To sanitize and disinfect a wood or wood resin cutting board, don’t put it in the dishwasher; this erodes the quality of the wood. Instead, wipe it with full-strength white vinegar after each use. The vinegar’s acetic acid tackles E. coli, Salmonella, and Staphylococcus.
To deodorize and disinfect your wooden cutting board, sprinkle on some baking soda and follow it up with a spritz of undiluted white vinegar. After it foams for 5 to 10 minutes, proceed to rinse with a cloth and cold water.
You can keep your wood cutting board clean and sanitized with two inexpensive kitchen ingredients: vinegar and baking soda.
University of California researchers looked at the merits of various types of cutting boards as a way to avoid cross-contamination issues.
Cross-contamination occurs when meat or veggies are cut on a board and the board is not cleaned properly afterward.
The researchers at UC found that plastic may be easier to sanitize, but after a lot of usage, grooves form in the material where bacteria can hide. Wood may be more difficult to sanitize, but it will not sustain cuts and grooves in which dangerous bacteria nestle down.
Rather than buy a mat to keep your cutting board in place, try placing a damp towel beneath it. The towel should prevent sliding.
A larger, 11” x 14” cutting board is ideal for when you want to prep multiple items at once. The generous size allows you to keep the ingredients on the board until your chopping is complete.
Some smaller cutting boards have the tendency to move around on the countertop while you’re chopping.
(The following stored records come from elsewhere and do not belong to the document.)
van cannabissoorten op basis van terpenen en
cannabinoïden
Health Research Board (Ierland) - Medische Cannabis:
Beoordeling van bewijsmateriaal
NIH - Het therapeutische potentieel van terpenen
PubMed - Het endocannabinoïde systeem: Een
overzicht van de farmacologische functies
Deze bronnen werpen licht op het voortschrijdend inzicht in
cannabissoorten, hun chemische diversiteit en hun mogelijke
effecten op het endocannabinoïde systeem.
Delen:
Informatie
To keep a smaller board in place, you could purchase a rubber mat designed to keep the board stationary. Or, you could buy a board with feet or rubber corners.
Cutting boards that meet BestReviews’ durability and ease-of-use standards tend to cost $30 and up. You’ll find some excellent composite wood and tempered glass choices in this price range.
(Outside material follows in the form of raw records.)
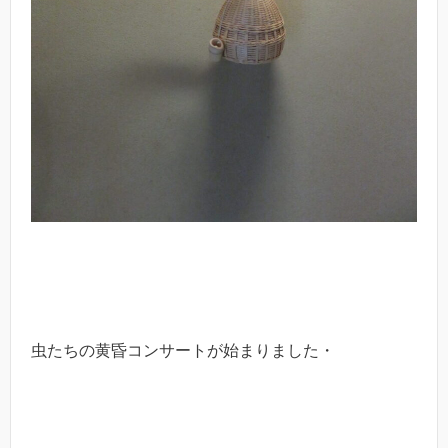
虫たちの黄昏コンサートが始まりました・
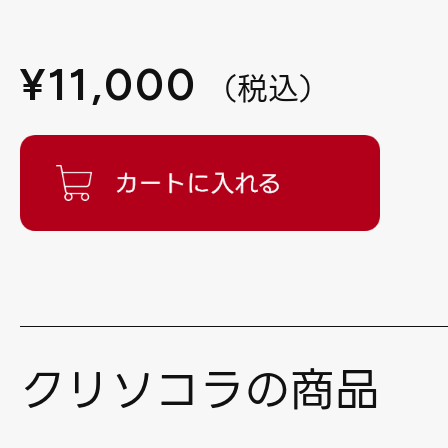
¥
11,000
（
税込
）
クリソコラの商品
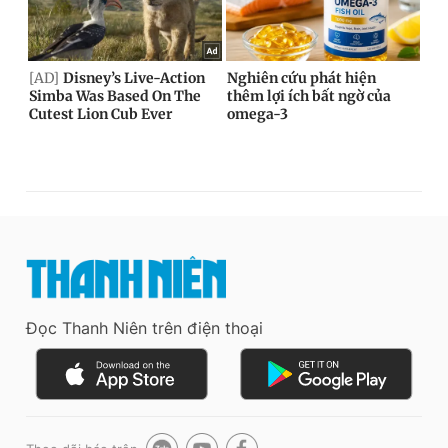
Đọc Thanh Niên trên điện thoại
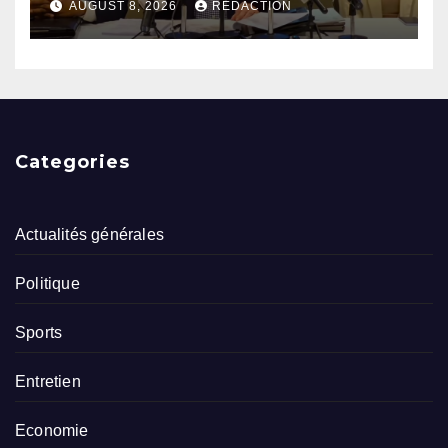
le Président », affirme Paul
AUGUST 8, 2026
RÉDACTION
Bérenger
Categories
Actualités générales
Politique
Sports
Entretien
Economie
And yes, you could certainly find something for less than $30 that fits the bill. It all depends on what you value in a cutting board.
Some people, including Steve, don’t like tempered glass cutting boards because they may crack and chip. But most home cooks who use a glass cutting board are typically not heavy users of this kitchen tool.
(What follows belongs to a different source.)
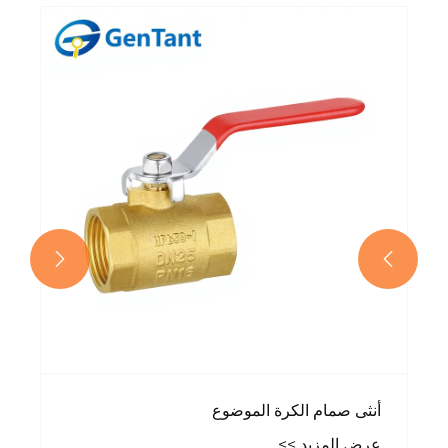


أنثى صمام الكرة الموضوع
عرض المزيد >>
In this higher price range, you’ll find some state-of-the-art boards made of walnut, maple, bamboo, and other fine materials.
These boards are revered for their strength, durability, and beauty. They may have built-in handles for added convenience.
If you’ve decided to spend this larger amount, and you seek the ultimate in luxury and quality, consider a thicker board — perhaps even one in the style of a butcher block.
Q. What mistakes do newcomers to this product category make?
A. A common mistake owners make is placing their wooden cutting board in the dishwasher. The board may appear unharmed at the end of a wash cycle, but over time, the frequent water/detergent/heat exposure will degrade the board. It may crack or even split.
Steve warns that buying a pricey board that doesn’t really fit your needs is another common mistake. For example, a vegetarian who lives and eats alone has different needs than the head chef of a carnivorous, six-person household.
Q. What should a cook do when he or she first gets a wooden cutting board?
A. Your first step with a wooden board is to oil it. Steve points out that you needn’t buy the oil sold by your board’s manufacturer. Any food-safe mineral oil should do, as would a refractionated coconut oil. (This type of coconut oil has been refined so it will not go rancid.)
Some chefs have also found success oiling their boards with beeswax, tung oil, or linseed oil.